## Work order
Reproduction without pictures: print every entry precisely as written.

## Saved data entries

Content starts

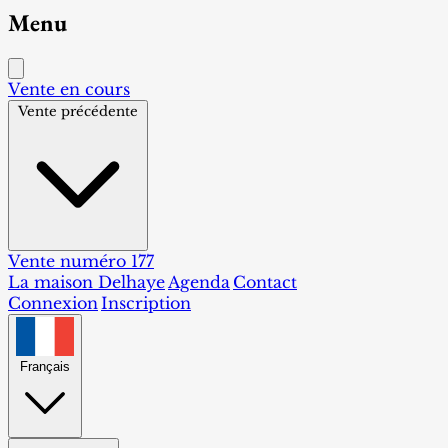
Menu
Vente en cours
Vente précédente
Vente numéro 177
La maison Delhaye
Agenda
Contact
Connexion
Inscription
Français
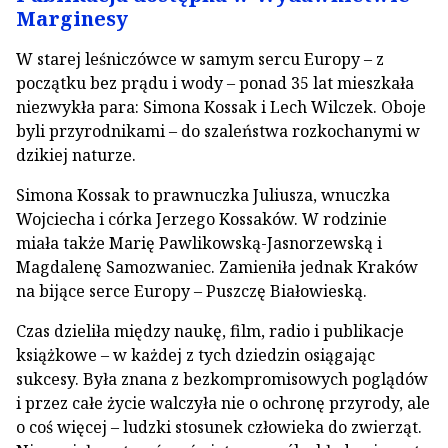
Marginesy
W starej leśniczówce w samym sercu Europy – z
początku bez prądu i wody – ponad 35 lat mieszkała
niezwykła para: Simona Kossak i Lech Wilczek. Oboje
byli przyrodnikami – do szaleństwa rozkochanymi w
dzikiej naturze.
Simona Kossak to prawnuczka Juliusza, wnuczka
Wojciecha i córka Jerzego Kossaków. W rodzinie
miała także Marię Pawlikowską-Jasnorzewską i
Magdalenę Samozwaniec. Zamieniła jednak Kraków
na bijące serce Europy – Puszczę Białowieską.
Czas dzieliła między naukę, film, radio i publikacje
książkowe – w każdej z tych dziedzin osiągając
sukcesy. Była znana z bezkompromisowych poglądów
i przez całe życie walczyła nie o ochronę przyrody, ale
o coś więcej – ludzki stosunek człowieka do zwierząt.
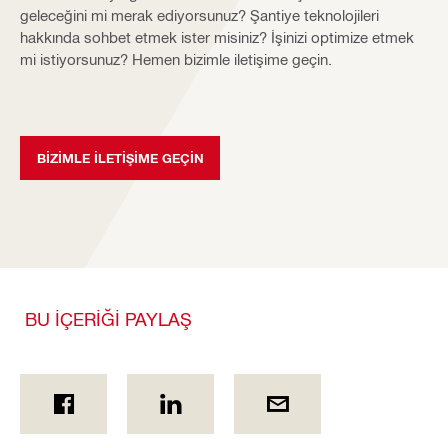
geleceğini mi merak ediyorsunuz? Şantiye teknolojileri
hakkında sohbet etmek ister misiniz? İşinizi optimize etmek
mi istiyorsunuz? Hemen bizimle iletişime geçin.
BIZIMLE ILETIŞIME GEÇIN
BU İÇERİĞİ PAYLAŞ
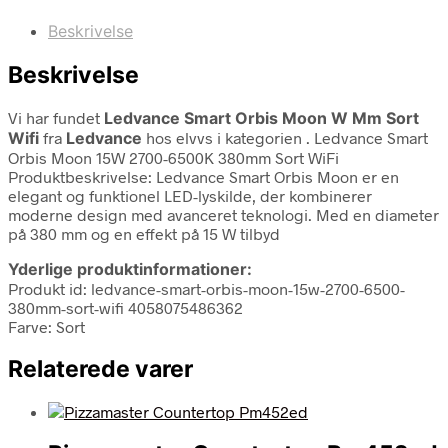
Beskrivelse
Beskrivelse
Vi har fundet
Ledvance Smart Orbis Moon W Mm Sort
Wifi
fra
Ledvance
hos elvvs i kategorien
. Ledvance Smart
Orbis Moon 15W 2700-6500K 380mm Sort WiFi
Produktbeskrivelse: Ledvance Smart Orbis Moon er en
elegant og funktionel LED-lyskilde, der kombinerer
moderne design med avanceret teknologi. Med en diameter
på 380 mm og en effekt på 15 W tilbyd
Yderlige produktinformationer:
Produkt id: ledvance-smart-orbis-moon-15w-2700-6500-
380mm-sort-wifi 4058075486362
Farve: Sort
Relaterede varer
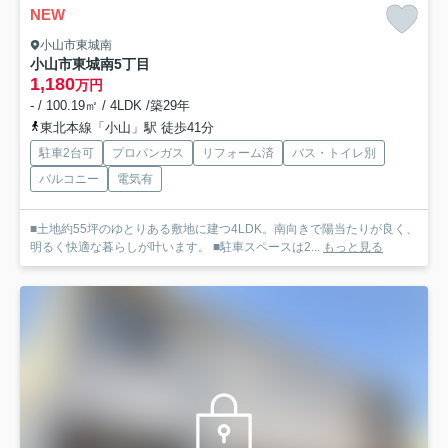
NEW
小山市東城南
小山市東城南5丁目
1,180
万円
- / 100.19㎡ / 4LDK /築29年
東北本線「小山」駅 徒歩41分
駐車2台可
プロパンガス
リフォーム済
バス・トイレ別
バルコニー
電気有
■土地約55坪のゆとりある敷地に建つ4LDK。南向きで陽当たりが良く、
明るく快適な暮らしが叶います。 ■駐車スペースは2...
もっと見る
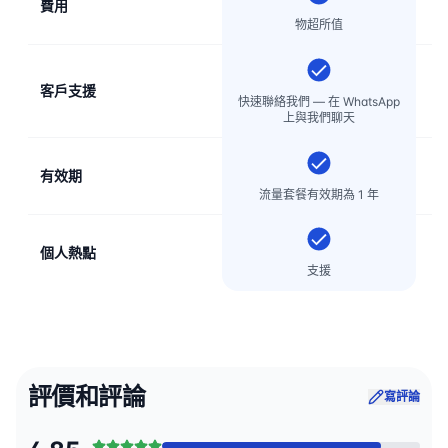
費用
物超所值
客戶支援
電
快速聯絡我們 — 在 WhatsApp
上與我們聊天
有效期
流量套餐有效期為 1 年
個人熱點
支援
評價和評論
寫評論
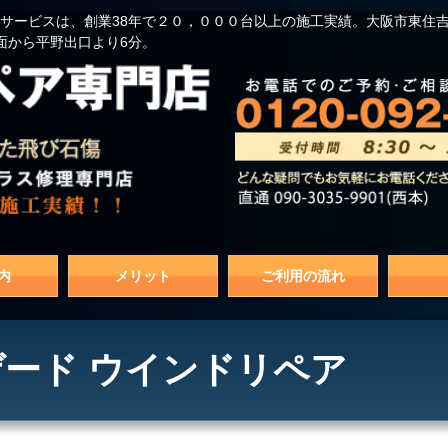
サービスは、創業38年で２０，０００台以上の施工実績。大阪市東住
面から平野出口より6分。
内
メリット
ご利用の流れ
ード ウインドリペア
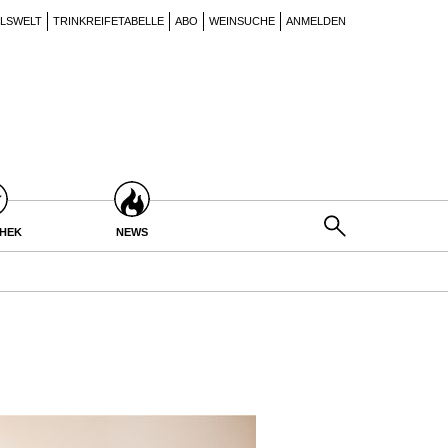
ILSWELT
TRINKREIFETABELLE
ABO
WEINSUCHE
ANMELDEN
THEK
NEWS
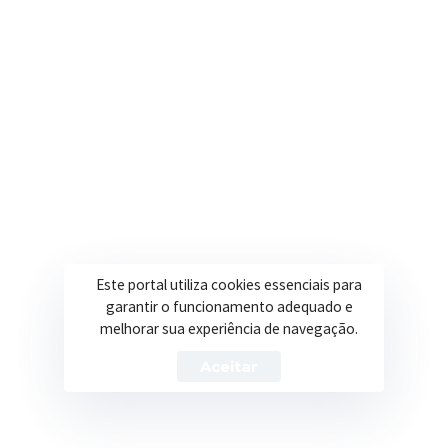
alterações nos dados acima.
_________, ______de ___________ de _________
___________________________________________
Declarante
Este portal utiliza cookies essenciais para
garantir o funcionamento adequado e
melhorar sua experiência de navegação.
Aceitar
Notícias Relacionadas
6 de agosto de 2026
Funcionalismo Público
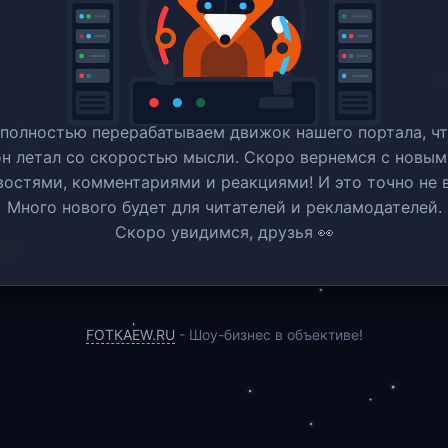
полностью перерабатываем движок нашего портала, ч
он летал со скоростью мысли. Скоро вернемся c новым
востями, комментариями и реакциями! И это точно не в
Много нового будет для читателей и рекламодателей.
Скоро увидимся, друзья 👀
FOTKAEW.RU
- Шоу-бизнес в объективе!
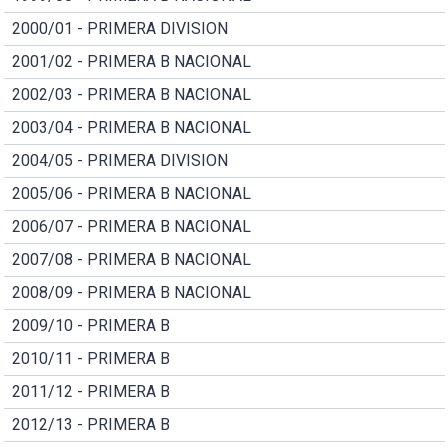
2000/01 - PRIMERA DIVISION
2001/02 - PRIMERA B NACIONAL
2002/03 - PRIMERA B NACIONAL
2003/04 - PRIMERA B NACIONAL
2004/05 - PRIMERA DIVISION
2005/06 - PRIMERA B NACIONAL
2006/07 - PRIMERA B NACIONAL
2007/08 - PRIMERA B NACIONAL
2008/09 - PRIMERA B NACIONAL
2009/10 - PRIMERA B
2010/11 - PRIMERA B
2011/12 - PRIMERA B
2012/13 - PRIMERA B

Content ends

## Output
Menu
Vente en cours
Vente précédente
Vente numéro 177
La maison Delhaye
Agenda
Contact
Connexion
Inscription
Français
Marginesy
W starej leśniczówce w samym sercu Europy – z
początku bez prądu i wody – ponad 35 lat mieszkała
niezwykła para: Simona Kossak i Lech Wilczek. Oboje
byli przyrodnikami – do szaleństwa rozkochanymi w
dzikiej naturze.
Simona Kossak to prawnuczka Juliusza, wnuczka
Wojciecha i córka Jerzego Kossaków. W rodzinie
miała także Marię Pawlikowską-Jasnorzewską i
Magdalenę Samozwaniec. Zamieniła jednak Kraków
na bijące serce Europy – Puszczę Białowieską.
Czas dzieliła między naukę, film, radio i publikacje
książkowe – w każdej z tych dziedzin osiągając
sukcesy. Była znana z bezkompromisowych poglądów
i przez całe życie walczyła nie o ochronę przyrody, ale
o coś więcej – ludzki stosunek człowieka do zwierząt.
geleceğini mi merak ediyorsunuz? Şantiye teknolojileri
hakkında sohbet etmek ister misiniz? İşinizi optimize etmek
mi istiyorsunuz? Hemen bizimle iletişime geçin.
BIZIMLE ILETIŞIME GEÇIN
BU İÇERİĞİ PAYLAŞ
Beskrivelse
Beskrivelse
Vi har fundet
Ledvance Smart Orbis Moon W Mm Sort
Wifi
fra
Ledvance
hos elvvs i kategorien
. Ledvance Smart
Orbis Moon 15W 2700-6500K 380mm Sort WiFi
Produktbeskrivelse: Ledvance Smart Orbis Moon er en
elegant og funktionel LED-lyskilde, der kombinerer
moderne design med avanceret teknologi. Med en diameter
på 380 mm og en effekt på 15 W tilbyd
Yderlige produktinformationer:
Produkt id: ledvance-smart-orbis-moon-15w-2700-6500-
380mm-sort-wifi 4058075486362
Farve: Sort
Relaterede varer
NEW
小山市東城南
小山市東城南5丁目
1,180
万円
- / 100.19㎡ / 4LDK /築29年
東北本線「小山」駅 徒歩41分
駐車2台可
プロパンガス
リフォーム済
バス・トイレ別
バルコニー
電気有
■土地約55坪のゆとりある敷地に建つ4LDK。南向きで陽当たりが良く、
明るく快適な暮らしが叶います。 ■駐車スペースは2...
もっと見る
費用
物超所值
客戶支援
電
快速聯絡我們 — 在 WhatsApp
上與我們聊天
有效期
流量套餐有效期為 1 年
個人熱點
支援
評價和評論
寫評論
サービスは、創業38年で２０，０００台以上の施工実績。大阪市東住
面から平野出口より6分。
内
メリット
ご利用の流れ
ード ウインドリペア
ILSWELT
TRINKREIFETABELLE
ABO
WEINSUCHE
ANMELDEN
THEK
NEWS
alterações nos dados acima.
_________, ______de ___________ de _________
___________________________________________
Declarante
Este portal utiliza cookies essenciais para
garantir o funcionamento adequado e
melhorar sua experiência de navegação.
Aceitar
Notícias Relacionadas
6 de agosto de 2026
Funcionalismo Público
полностью перерабатываем движок нашего портала, ч
он летал со скоростью мысли. Скоро вернемся c новым
востями, комментариями и реакциями! И это точно не в
Много нового будет для читателей и рекламодателей.
Скоро увидимся, друзья 👀
FOTKAEW.RU
- Шоу-бизнес в объективе!
2000/01 - PRIMERA DIVISION
2001/02 - PRIMERA B NACIONAL
2002/03 - PRIMERA B NACIONAL
2003/04 - PRIMERA B NACIONAL
2004/05 - PRIMERA DIVISION
2005/06 - PRIMERA B NACIONAL
2006/07 - PRIMERA B NACIONAL
2007/08 - PRIMERA B NACIONAL
2008/09 - PRIMERA B NACIONAL
2009/10 - PRIMERA B
2010/11 - PRIMERA B
2011/12 - PRIMERA B
2012/13 - PRIMERA B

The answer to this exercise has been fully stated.